• [Task]
Going down the data below, set down exactly the line with "разрушают суставы" and each line after it through the line with "причины, как избежать и первая помощь"; no other lines.
++++++++++++++++++++
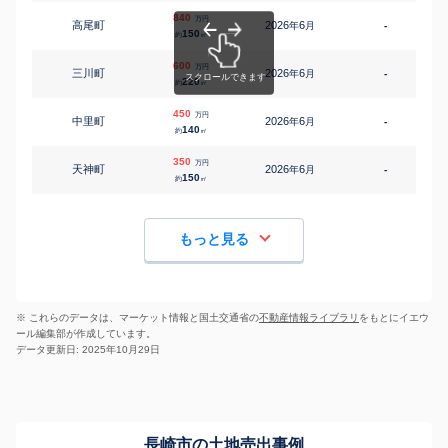
840
万円
高尾町
2026
6
年
月
-
1
150
約
㎡
600
万円
三川町
2026
6
年
月
-
220
約
㎡
450
万円
中里町
2026
6
年
月
-
1
140
約
㎡
350
万円
天神町
2026
6
年
月
-
150
約
㎡
もっと見る
※ これらのデータは、マーケット情報と国土交通省の
不動産情報ライブラリ
をもとにイエウ
ール編集部が作成しています。
データ更新日: 2025年10月29日
長崎市の土地売出事例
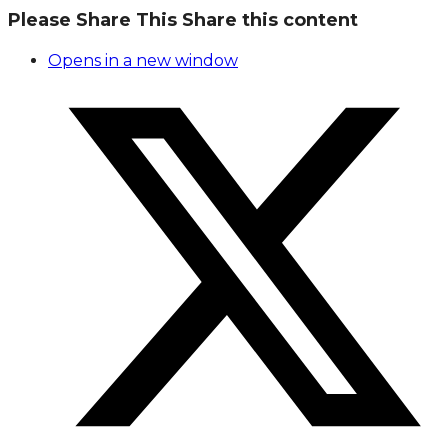
Please Share This
Share this content
Opens in a new window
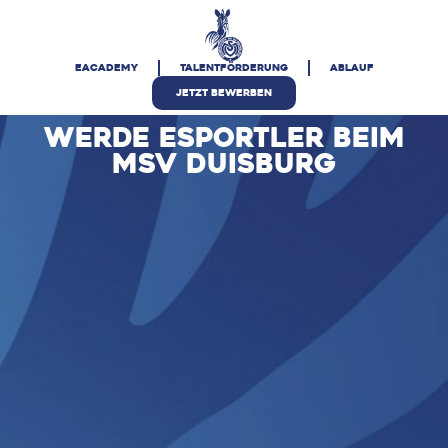
eAcademy
Talentförderung
Ablauf
JETZT BEWERBEN
WERDE ESPORTLER BEIM
MSV DUISBURG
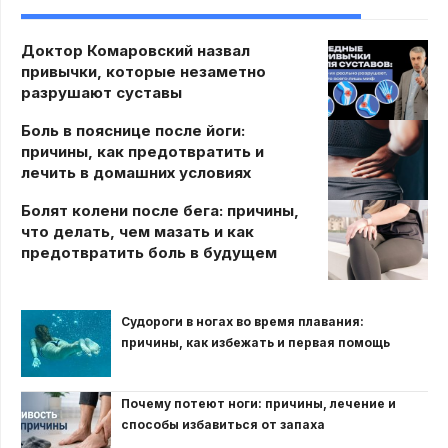
Доктор Комаровский назвал
привычки, которые незаметно
разрушают суставы
Боль в пояснице после йоги:
причины, как предотвратить и
лечить в домашних условиях
Болят колени после бега: причины,
что делать, чем мазать и как
предотвратить боль в будущем
Судороги в ногах во время плавания:
причины, как избежать и первая помощь
Почему потеют ноги: причины, лечение и
способы избавиться от запаха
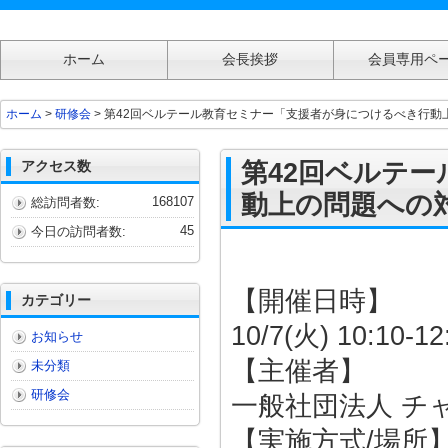
ホーム
会長挨拶
会員専用ペ
第42回ベルテール教育セミナー「支援者が身につけるべき行動上の問題への対
ホーム
>
研修会
> 第42回ベルテール教育セミナー「支援者が身につけるべき行動
アクセス数
第42回ベルテ
動上の問題への
168107
総訪問者数:
45
今日の訪問者数:
【開催日時】
カテゴリー
10/7(火) 10:10-12
お知らせ
【主催者】
未分類
研修会
一般社団法人 チ
【実施方式/場所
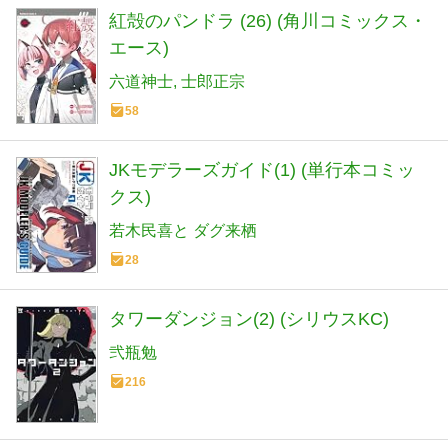
紅殻のパンドラ (26) (角川コミックス・
エース)
六道神士
士郎正宗
58
JKモデラーズガイド(1) (単行本コミッ
クス)
若木民喜と ダグ来栖
28
タワーダンジョン(2) (シリウスKC)
弐瓶勉
216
++++++++++++++++++++
• [Task output]
разрушают суставы
Боль в пояснице после йоги:
причины, как предотвратить и
лечить в домашних условиях
Болят колени после бега: причины,
что делать, чем мазать и как
предотвратить боль в будущем
Судороги в ногах во время плавания:
причины, как избежать и первая помощь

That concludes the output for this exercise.